In America, we take a lot of pleasure in thinking of President Reagan’s “tear down this wall” speech as pivotal in communism’s decline. In reality, of course, it was just a great sound bite, like “audacity of hope” – inspirational, to be sure, and I never fail to feel a certain spine-tingling whenever I see archive footage of it. But was it really “pivotal”… in a concrete, history-altering sense? Come on! It wasn’t like he was sending us off to battle in Gettysburg.
Gorbachev, who remembers Reagan with great admiration and affection, chuckled at the suggestion that changes in the Soviet foreign policy posture was at all influenced by that speech. “This did not really impress us, as it did you,” he admitted. But he gave Reagan a great deal of credit for the actual work of diplomacy that did influence changes.
There was one more factor to which we do more than a little injustice by claiming Reagan as a latter-day Lincoln, single-handedly liberating the bulk of Eurasia from totalitarian serfdom. I speak, of course, of Mikhail Gorbachev.

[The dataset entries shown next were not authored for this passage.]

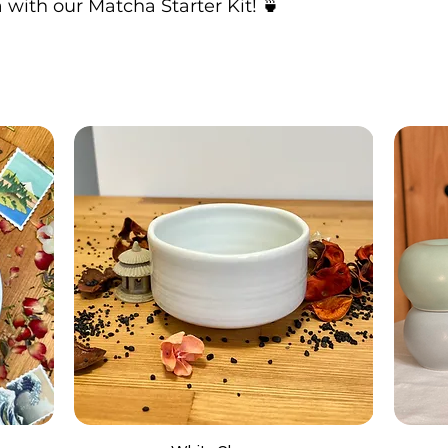
with our Matcha Starter Kit! 🍵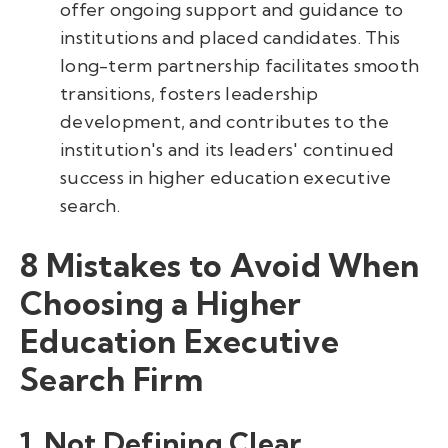
offer ongoing support and guidance to
institutions and placed candidates. This
long-term partnership facilitates smooth
transitions, fosters leadership
development, and contributes to the
institution's and its leaders' continued
success in higher education executive
search.
8 Mistakes to Avoid When
Choosing a Higher
Education Executive
Search Firm
1. Not Defining Clear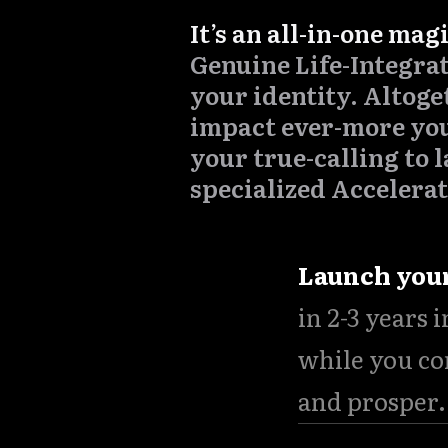
It’s an all-in-one mag
Genuine Life-Integrat
your identity. Altoge
impact ever-more yo
your true-calling to l
specialized Accelerat
Launch you
in 2-3 years 
while you co
and prosper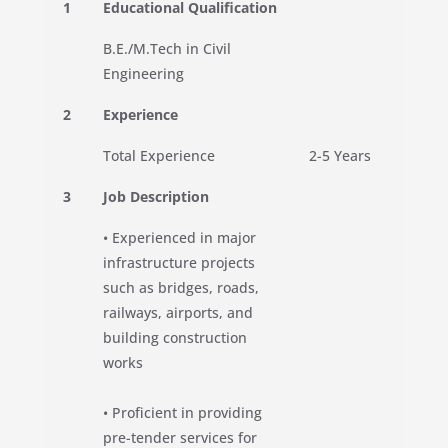
1
Educational Qualification
B.E./M.Tech in Civil
Engineering
2
Experience
Total Experience
2-5 Years
3
Job Description
• Experienced in major
infrastructure projects
such as bridges, roads,
railways, airports, and
building construction
works
• Proficient in providing
pre-tender services for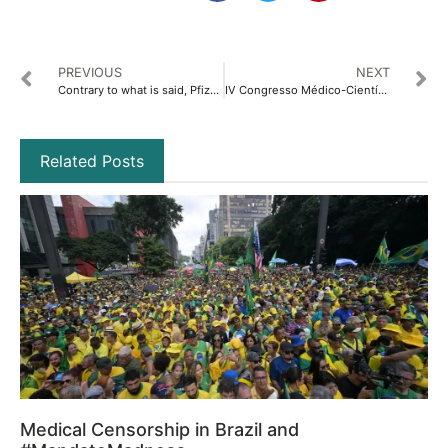
PREVIOUS
NEXT
Contrary to what is said, Pfizer Baby and Pediatric never received FDA registration
IV Congresso Médico-Científico-Jurídico Internacional de Médicos por la Verdad: “Tempo para Refletir, Tempo para Conhecer, Tempo para Agir e Tempo para Avançar”
Related Posts
Medical Censorship in Brazil and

First, the warming of international relations was led jointly by the Reagan-Gorbachev team. More importantly, international relations played a small part of the actual fall of the Soviet empire as compared to the internal pressures, as I mentioned before. And Gorbachev must get much of the credit for the way he dealt with that. Although I give the people of Eastern Europe more credit for their own liberation than any politician, it’s obvious that in the Soviet Union itself, Gorbachev’s Perestroika and Glasnost programs definitely catalyzed the process by liberalizing Soviet society from within. (Ironically, he was trying to save communism by rescuing it from totalitarianism, but it turned out totalitarianism was pretty much the only thing holding it in place!)
Gorbachev says that he was “defeated” in his political career, but, in the final analysis, the liberalization policies he put in place proved successful in principle. I’d say!
I’d also say that the end of the Cold War, Communism, and the Iron Curtain are all related, but they are not the same thing. The Cold War was an arms-race between us and the Soviets. Communism was the economic system of the Easter Bloc. The Iron Curtain was the opaque and tyrannical political conditions within the Bloc. If you look at our interactions in the world today, and indeed our other interactions during the late Cold War years, all these factors aren’t always necessarily related.
Watching Gorby and Shultz chew the fat with Charlie made for one riveting hour. Twenty plus years later, all their nerve-trying diplomatic calculations, all the guarded communications through a political minefield that could prove, at any moment, to become an actual minefield on a planetary scale. . . transmuted into reminiscences of the kind that you might have with an old college debating rival over a decent Beaujolais.
There is a scene in Ken Burns’s “The Civil War” in which a couple of old soldiers – one Union, one Confederate – are talking about the “old days” like brothers in arms. It was like that: surreal and yet exactly right.